CAIRO — Hindus in India’s eastern state of West Bengal are not only keen on attending madrasahs, they actually outnumber their Muslim colleagues in four of these Islamic schools.
“The percentage of Hindu students vary from 57 percent to 64 percent in these institutes,” Sohrab Hussain, West Bengal Board of Madrasah Education President, told Indian news portal sify.com on Tuesday, January 20.
Hussain refuted some of the usual stereotypes about Islamic schools.
“It’s a misconception that our students only learn Islam-related subjects at madrasahs,” he maintained.
“Time is changing and so are we. Now, we lay more stress on science and technology than religion.”
The madrasahs are equipped with the new tools of modern education.
“Already 42 madrasahs have computer laboratories; we will increase the number by another 100 labs in 2009,” said Hussain.
“Over 100 madrasahs offer vocational training in not only tailoring but even mobile applications technology.”
There are 506 madrasahs in West Bengal and nearly 52 others will be established by the end of 2009.
Nearly 17 percent of the students and 11 percent of the teachers in these Islamic schools are non-Muslims.
The official noted that madrasahs have managed to gain the confidence of students and guardians too.
“Mostly first generation learners from backward classes come to study here as they know they won’t be looked down upon,” Hussain said.
“All students are treated equally…there is no religious bias in the madrasahs.”

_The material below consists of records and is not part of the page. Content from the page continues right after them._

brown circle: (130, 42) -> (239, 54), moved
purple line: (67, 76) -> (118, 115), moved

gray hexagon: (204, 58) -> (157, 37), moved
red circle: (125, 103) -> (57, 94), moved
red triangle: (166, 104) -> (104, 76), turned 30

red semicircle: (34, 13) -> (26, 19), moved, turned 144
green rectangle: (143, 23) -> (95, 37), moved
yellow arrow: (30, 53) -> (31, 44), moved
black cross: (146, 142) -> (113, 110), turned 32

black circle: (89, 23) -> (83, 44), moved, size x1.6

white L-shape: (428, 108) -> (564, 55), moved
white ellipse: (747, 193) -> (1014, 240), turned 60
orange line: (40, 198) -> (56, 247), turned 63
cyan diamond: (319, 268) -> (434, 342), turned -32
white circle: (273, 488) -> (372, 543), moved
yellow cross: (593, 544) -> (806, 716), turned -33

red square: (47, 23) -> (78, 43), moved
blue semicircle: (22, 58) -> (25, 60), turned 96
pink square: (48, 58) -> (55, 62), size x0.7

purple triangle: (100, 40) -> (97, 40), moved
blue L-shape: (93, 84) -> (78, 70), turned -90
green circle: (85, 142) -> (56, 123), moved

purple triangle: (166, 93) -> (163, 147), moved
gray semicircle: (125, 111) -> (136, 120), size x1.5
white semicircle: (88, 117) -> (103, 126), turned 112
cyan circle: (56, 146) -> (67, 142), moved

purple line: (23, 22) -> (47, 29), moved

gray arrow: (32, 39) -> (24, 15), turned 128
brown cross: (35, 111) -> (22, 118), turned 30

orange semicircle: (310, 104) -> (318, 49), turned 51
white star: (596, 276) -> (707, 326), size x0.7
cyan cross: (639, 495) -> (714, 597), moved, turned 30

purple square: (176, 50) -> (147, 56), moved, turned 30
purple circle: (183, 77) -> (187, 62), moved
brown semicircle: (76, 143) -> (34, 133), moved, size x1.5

Golum Mustafa, the headmaster of Kasba madrasah, agrees.
“If anyone asks me why Hindu students study at madrasahs, I ask them, ‘Why not?’ Be it school or madrasah – they are meant for imparting education,” he said.
“There are many Hindu students who passed out from Kasba and are well-established in life.”
Bibhas Chandra Ghorui, a Hindu assistant teacher, notes that affordable fees further attracted more students.
“There are seven schools within one km of this madrasah. But still people send their wards here, mostly because of affordability,” he said.
“One has to pay Rs.375 at general schools while the fees at the madrasah is only Rs.110,” he explained.
“As for religious tolerance, if a Muslim student can study Baishnav Padavali – a Hindu religious hymns – then why can’t a Hindu student study Islam or Arabic?”